Nervi tesissimi a Taranto, città dove mentre nel resto della Puglia si vota per le elezioni Regionali è esplosa la rabbia dei lavoratori del siderurgico ArcelorMittali. Una sessantina di persone ha bloccato un tratto di statale proprio davanti alla fabbrica mentre era in corso una riunione dei sindacati metalmeccanici Fim Cisl, Fiom Cgil, Uilm e Usb per decidere le forme di protesta da intraprendere di fronte all’annuncio dello stop agli impianti dello stabilimento. In sindacalisti, una volta saputo della protesta, si sono uniti alla manifestazione, con il traffico che è così rimasto bloccato fino all’arrivo delle forze dell’ordine.
Successivamente il segretario Uilm Antonio Talò ha annunciato all’Agi il “blocco delle merci in ingresso nel siderurgico di Taranto di ArcelorMittal” a partire dalle prossime ore. “Fare sciopero sarebbe quasi inefficace perché abbiamo una disposizione del prefetto di Taranto, che risale al periodo del Covid, che prevede la soglia di almeno 3500 presenze giornaliere nello stabilimento e allora abbiamo deciso per un’altra forma di protesta, il blocco delle merci – afferma Talò – Inoltre, ci siamo autoconvocati per giovedì 24 settembre a Roma, sotto la sede di Palazzo Chigi, per pretendere dal Governo l’avvio di un percorso certo di discussione sul futuro del gruppo ArcelorMittal. Basta con questa trattativa di cui non sappiamo assolutamente nulla”.

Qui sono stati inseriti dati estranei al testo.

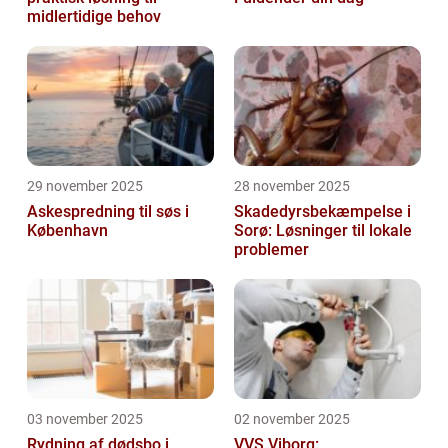
midlertidige behov
29 november 2025
28 november 2025
Askespredning til søs i
Skadedyrsbekæmpelse i
København
Sorø: Løsninger til lokale
problemer
03 november 2025
02 november 2025
Rydning af dødsbo i
VVS Viborg:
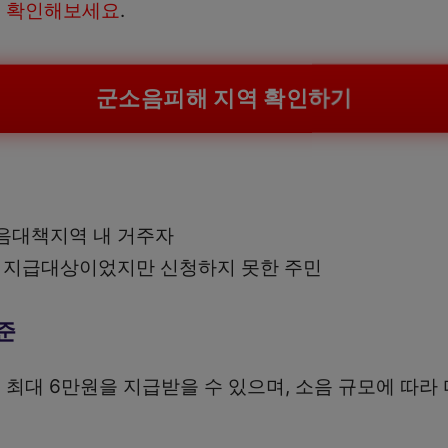
저 확인해보세요
.
군소음피해 지역 확인하기
음대책지역 내 거주자
금 지급대상이었지만 신청하지 못한 주민
준
 최대 6만원을 지급받을 수 있으며, 소음 규모에 따라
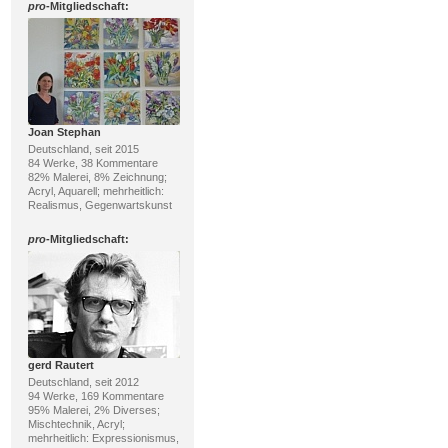
pro
-Mitgliedschaft:
Joan Stephan
Deutschland, seit 2015
84 Werke, 38 Kommentare
82% Malerei, 8% Zeichnung;
Acryl, Aquarell; mehrheitlich:
Realismus, Gegenwartskunst
pro
-Mitgliedschaft:
gerd Rautert
Deutschland, seit 2012
94 Werke, 169 Kommentare
95% Malerei, 2% Diverses;
Mischtechnik, Acryl;
mehrheitlich: Expressionismus,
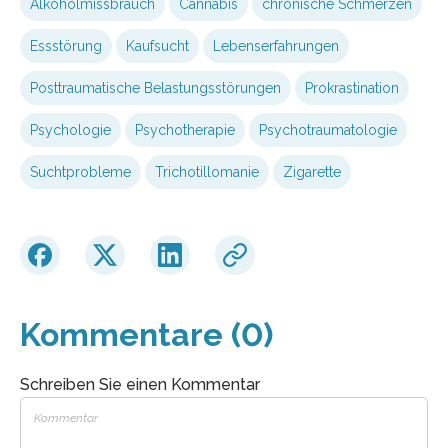
Alkoholmissbrauch
Cannabis
chronische Schmerzen
Essstörung
Kaufsucht
Lebenserfahrungen
Posttraumatische Belastungsstörungen
Prokrastination
Psychologie
Psychotherapie
Psychotraumatologie
Suchtprobleme
Trichotillomanie
Zigarette
Kommentare (0)
Schreiben Sie einen Kommentar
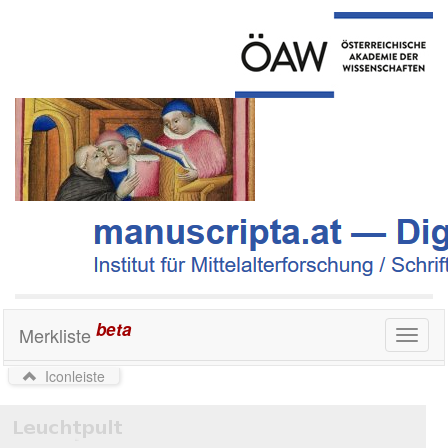
beta
Merkliste
Toggl
naviga
Iconleiste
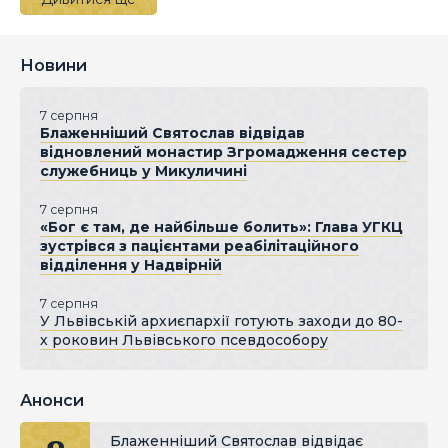
Новини
7 серпня
Блаженніший Святослав відвідав
відновлений монастир Згромадження сестер
служебниць у Микуличині
7 серпня
«Бог є там, де найбільше болить»: Глава УГКЦ
зустрівся з пацієнтами реабілітаційного
відділення у Надвірній
7 серпня
У Львівській архиєпархії готують заходи до 80-
х роковин Львівського псевдособору
Анонси
Блаженніший Святослав відвідає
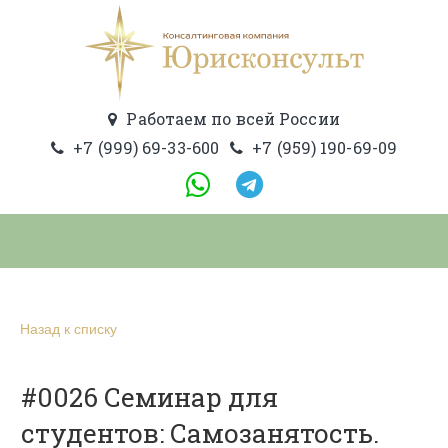
Работаем по всей России
+7 (999) 69-33-600
+7 (959) 190-69-09
Назад к списку
#0026 Семинар для
студентов: Самозанятость.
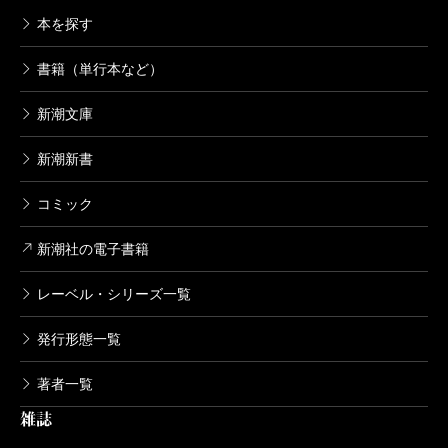
本を探す
書籍（単行本など）
新潮文庫
新潮新書
コミック
新潮社の電子書籍
レーベル・シリーズ一覧
発行形態一覧
著者一覧
雑誌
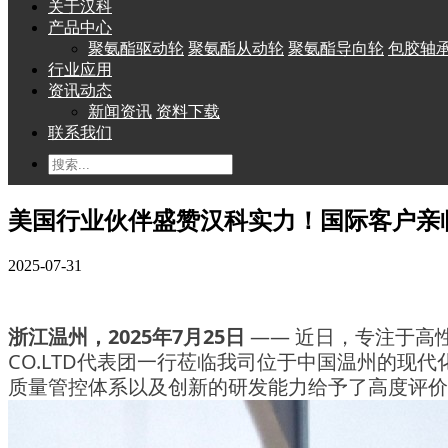
关于汉科
产品中心
聚氨酯驱动轮
聚氨酯从动轮
聚氨酯导向轮
包胶轴
行业应用
资讯动态
新闻资讯
资料下载
联系我们
美国行业伙伴盛赞汉科实力！国际客户亲
2025-07-31
，
2025
7
25
—— 近日，专注于高
浙江温州
年
月
日
CO.LTD
代表团一行莅临我司位于
的现代
中国温州
质量管控体系以及创新的研发能力给予了高度评价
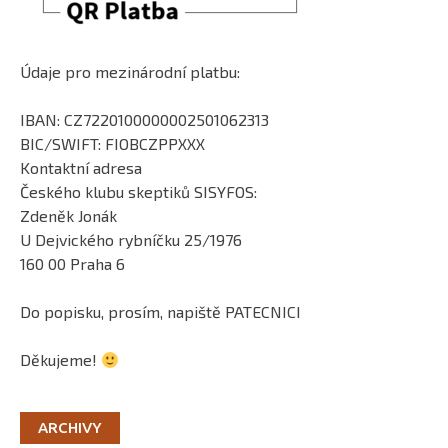
Údaje pro mezinárodní platbu:
IBAN: CZ7220100000002501062313
BIC/SWIFT: FIOBCZPPXXX
Kontaktní adresa
Českého klubu skeptiků SISYFOS:
Zdeněk Jonák
U Dejvického rybníčku 25/1976
160 00 Praha 6
Do popisku, prosím, napiště PATECNICI
Děkujeme!
ARCHIVY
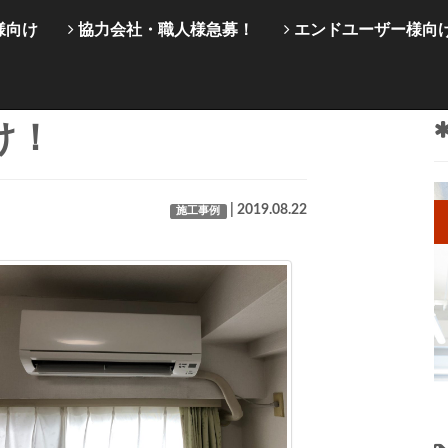
様向け
協力会社・職人様急募！
エンドユーザー様向
け！
| 2019.08.22
施工事例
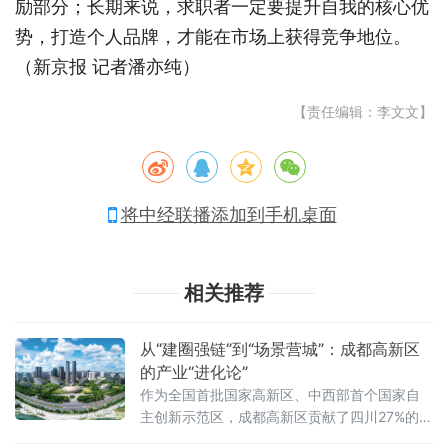
励部分；长期来说，求职者一定要提升自我的核心优
势，打造个人品牌，才能在市场上获得竞争地位。
（
新京报
记者潘亦纯）
【责任编辑：李文文】
将中经联播添加到手机桌面
相关推荐
从“建圈强链”到“场景营城”：成都高新区
的产业“进化论”
作为全国首批国家高新区、中西部首个国家自
主创新示范区，成都高新区贡献了四川27%的专
精特新“小巨人”企业、25%的国家高新技术企业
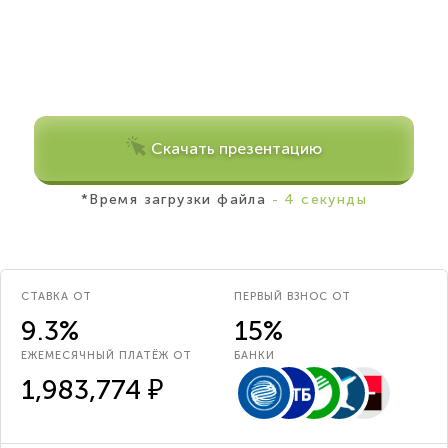
Скачать презентацию
*Время загрузки файла
- 4 секунды
СТАВКА ОТ
ПЕРВЫЙ ВЗНОС ОТ
9.3%
15%
ЕЖЕМЕСЯЧНЫЙ ПЛАТЁЖ ОТ
БАНКИ
1,983,774 ₽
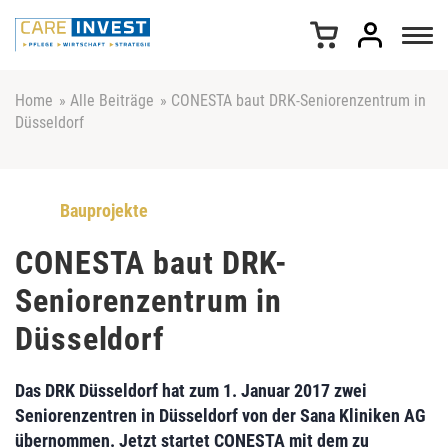
Z
u
m
I
n
Home
»
Alle Beiträge
»
CONESTA baut DRK-Seniorenzentrum in
h
Düsseldorf
a
l
t
s
Bauprojekte
p
r
CONESTA baut DRK-
i
Seniorenzentrum in
n
g
Düsseldorf
e
n
Das
DRK Düsseldorf
hat zum 1. Januar 2017 zwei
Seniorenzentren in Düsseldorf von der
Sana Kliniken AG
übernommen. Jetzt startet
CONESTA
mit dem zu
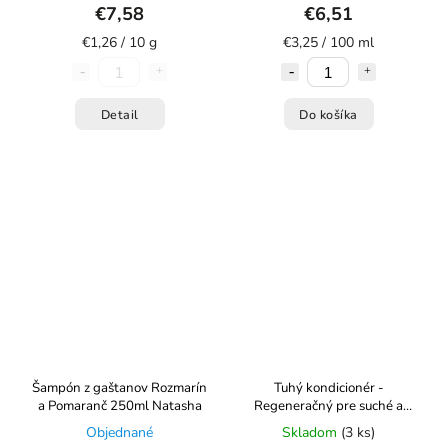
€7,58
€6,51
€1,26 / 10 g
€3,25 / 100 ml
Detail
Do košíka
Šampón z gaštanov Rozmarín
Tuhý kondicionér -
a Pomaranč 250ml Natasha
Regeneračný pre suché a
namáhané vlasy - 50 g
Objednané
Skladom
(3 ks)
Kvietok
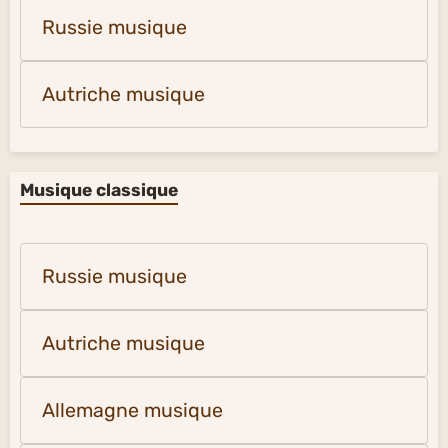
Russie musique
Autriche musique
Musique classique
Russie musique
Autriche musique
Allemagne musique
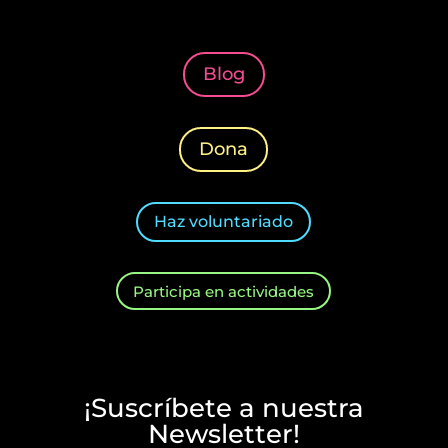
Blog
Dona
Haz voluntariado
Participa en actividades
¡Suscríbete a nuestra
Newsletter!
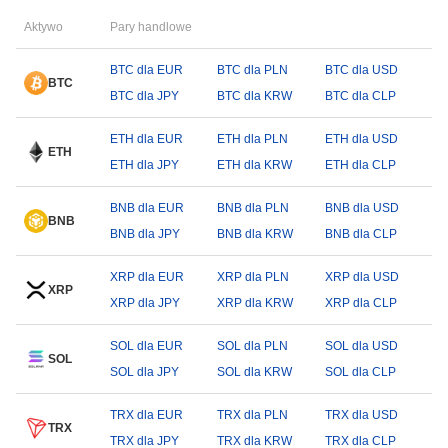
Aktywo
Pary handlowe
BTC dla EUR
BTC dla PLN
BTC dla USD
BTC
BTC dla JPY
BTC dla KRW
BTC dla CLP
ETH dla EUR
ETH dla PLN
ETH dla USD
ETH
ETH dla JPY
ETH dla KRW
ETH dla CLP
BNB dla EUR
BNB dla PLN
BNB dla USD
BNB
BNB dla JPY
BNB dla KRW
BNB dla CLP
XRP dla EUR
XRP dla PLN
XRP dla USD
XRP
XRP dla JPY
XRP dla KRW
XRP dla CLP
SOL dla EUR
SOL dla PLN
SOL dla USD
SOL
SOL dla JPY
SOL dla KRW
SOL dla CLP
TRX dla EUR
TRX dla PLN
TRX dla USD
TRX
TRX dla JPY
TRX dla KRW
TRX dla CLP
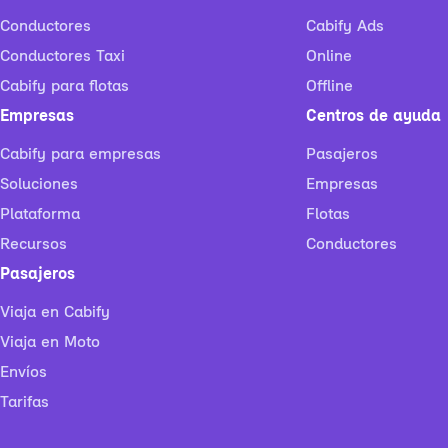
Conductores
Cabify Ads
Conductores Taxi
Online
Cabify para flotas
Offline
Empresas
Centros de ayuda
Cabify para empresas
Pasajeros
Soluciones
Empresas
Plataforma
Flotas
Recursos
Conductores
Pasajeros
Viaja en Cabify
Viaja en Moto
Envíos
Tarifas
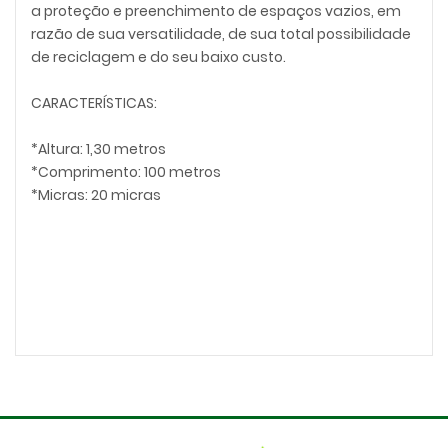
a proteção e preenchimento de espaços vazios, em
razão de sua versatilidade, de sua total possibilidade
de reciclagem e do seu baixo custo.
CARACTERÍSTICAS:
*Altura: 1,30 metros
*Comprimento: 100 metros
*Micras: 20 micras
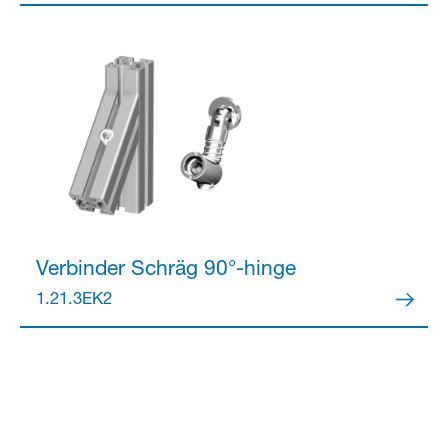
Verbinder
Schräg 90°-hinge
1.21.3EK2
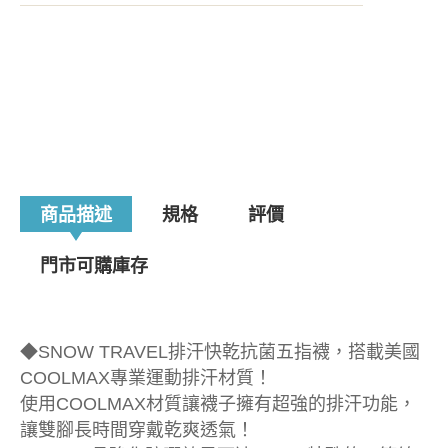
商品描述
規格
評價
門市可購庫存
◆SNOW TRAVEL排汗快乾抗菌五指襪，搭載美國
COOLMAX專業運動排汗材質！
使用COOLMAX材質讓襪子擁有超強的排汗功能，
讓雙腳長時間穿戴乾爽透氣！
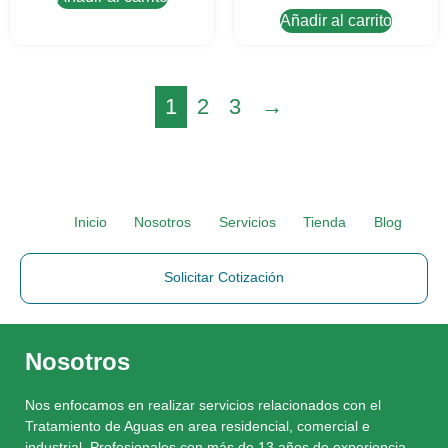
Añadir al carrito
1
2
3
→
Inicio
Nosotros
Servicios
Tienda
Blog
Solicitar Cotización
Nosotros
Nos enfocamos en realizar servicios relacionados con el
Tratamiento de Aguas en area residencial, comercial e
industrial. Profesionales con más de 13 años de experiencia.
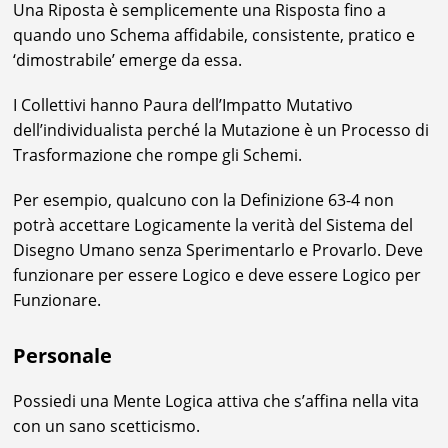
Una Riposta è semplicemente una Risposta fino a
quando uno Schema affidabile, consistente, pratico e
‘dimostrabile’ emerge da essa.
I Collettivi hanno Paura dell’Impatto Mutativo
dell’individualista perché la Mutazione è un Processo di
Trasformazione che rompe gli Schemi.
Per esempio, qualcuno con la Definizione 63-4 non
potrà accettare Logicamente la verità del Sistema del
Disegno Umano senza Sperimentarlo e Provarlo. Deve
funzionare per essere Logico e deve essere Logico per
Funzionare.
Personale
Possiedi una Mente Logica attiva che s’affina nella vita
con un sano scetticismo.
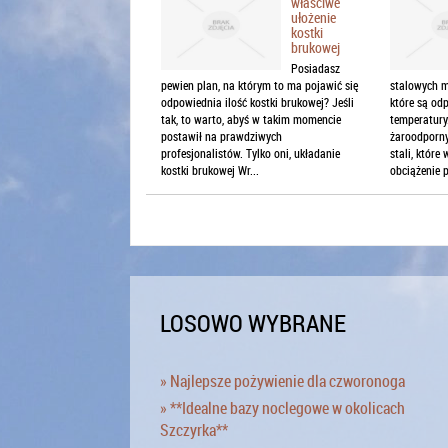
właściwe
ułożenie
kostki
brukowej
Posiadasz
pewien plan, na którym to ma pojawić się
stalowych m
odpowiednia ilość kostki brukowej? Jeśli
które są od
tak, to warto, abyś w takim momencie
temperatury
postawił na prawdziwych
żaroodporn
profesjonalistów. Tylko oni, układanie
stali, które
kostki brukowej Wr...
obciążenie p
LOSOWO WYBRANE
» Najlepsze pożywienie dla czworonoga
» **Idealne bazy noclegowe w okolicach
Szczyrka**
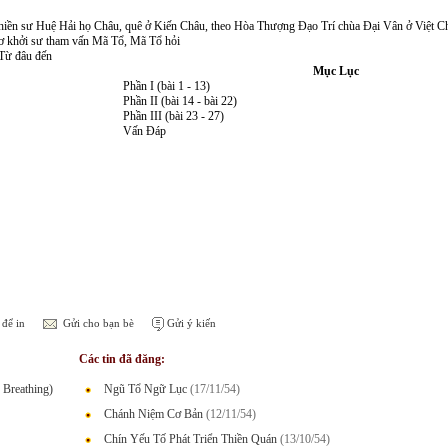
hiền sư Huệ Hải họ Châu, quê ở Kiến Châu, theo Hòa Thượng Đạo Trí chùa Đại Vân ở Việt Ch
ơ khởi sư tham vấn Mã Tổ, Mã Tổ hỏi
 Từ đâu đến
Mục Lục
Phần I (bài 1 - 13)
Phần II (bài 14 - bài 22)
Phần III (bài 23 - 27)
Vấn Đáp
để in
Gửi cho bạn bè
Gửi ý kiến
Các tin đã đăng:
Breathing)
Ngũ Tổ Ngữ Lục
(17/11/54)
Chánh Niệm Cơ Bản
(12/11/54)
Chín Yếu Tố Phát Triển Thiền Quán
(13/10/54)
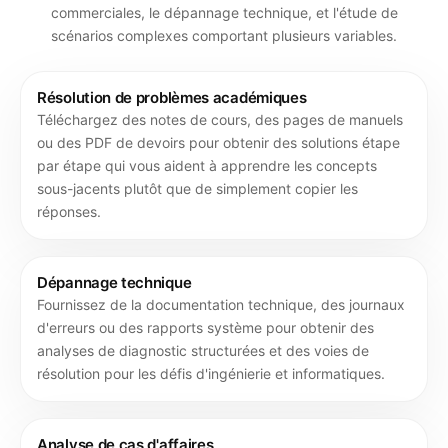
commerciales, le dépannage technique, et l'étude de
scénarios complexes comportant plusieurs variables.
Résolution de problèmes académiques
Téléchargez des notes de cours, des pages de manuels
ou des PDF de devoirs pour obtenir des solutions étape
par étape qui vous aident à apprendre les concepts
sous-jacents plutôt que de simplement copier les
réponses.
Dépannage technique
Fournissez de la documentation technique, des journaux
d'erreurs ou des rapports système pour obtenir des
analyses de diagnostic structurées et des voies de
résolution pour les défis d'ingénierie et informatiques.
Analyse de cas d'affaires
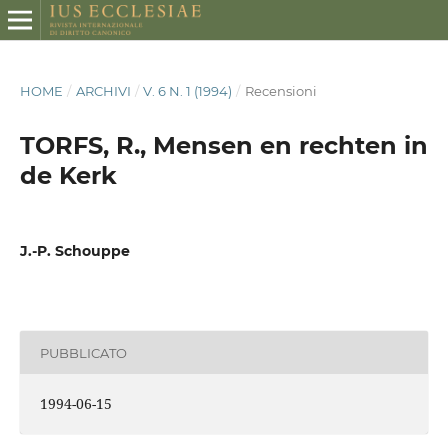
HOME
/
ARCHIVI
/
V. 6 N. 1 (1994)
/
Recensioni
TORFS, R., Mensen en rechten in
de Kerk
J.-P. Schouppe
PUBBLICATO
1994-06-15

Una rabbia che era già palpabile da settimane, con i lavoratori a lamentare una trattativa tra il governo e il colosso industriale che procedeva a rilento e senza affrontare i nodi più spinosi per il futuro dell’ex Ilva. A esasperare gli animi, il crollo di un nastro trasportatore a causa del cedimento di una delle strutture di sostegno. Nessun ferito, per fortuna, tra gli operai, ma l’episodio ha gettato ulteriori ombre sulle condizioni di una struttura che a inizio settembre aveva registrato la caduta di due carri siluro. Episodi che hanno gettato altra benzina sul fuoco di un impianto che vede 4 mila lavoratori già in cassa integrazione e altri in arrivo a causa della chiusura di chiudere altri tre reparti. Da qui, la nuova ondata di proteste.
I sindacati parlano di una situazione ancora più grave di quella del 2012, quando nel bel mezzo di un agosto di fuoco andò in scena il sequestro degli impianti. I dipendenti puntano il dito contro l’amministratore delegato Lucia Morselli, accusandola di essere al lavoro per portare ArcelorMittal fuori da Taranto il prima possibile. L’ipotesi che la manager possa restare al timone della società anche dopo un eventuale ingresso dello Stato è considerata la peggiore possibile: per i lavoratori, è lei il simbolo dell’inaffidabilità totale dei nuovi padroni.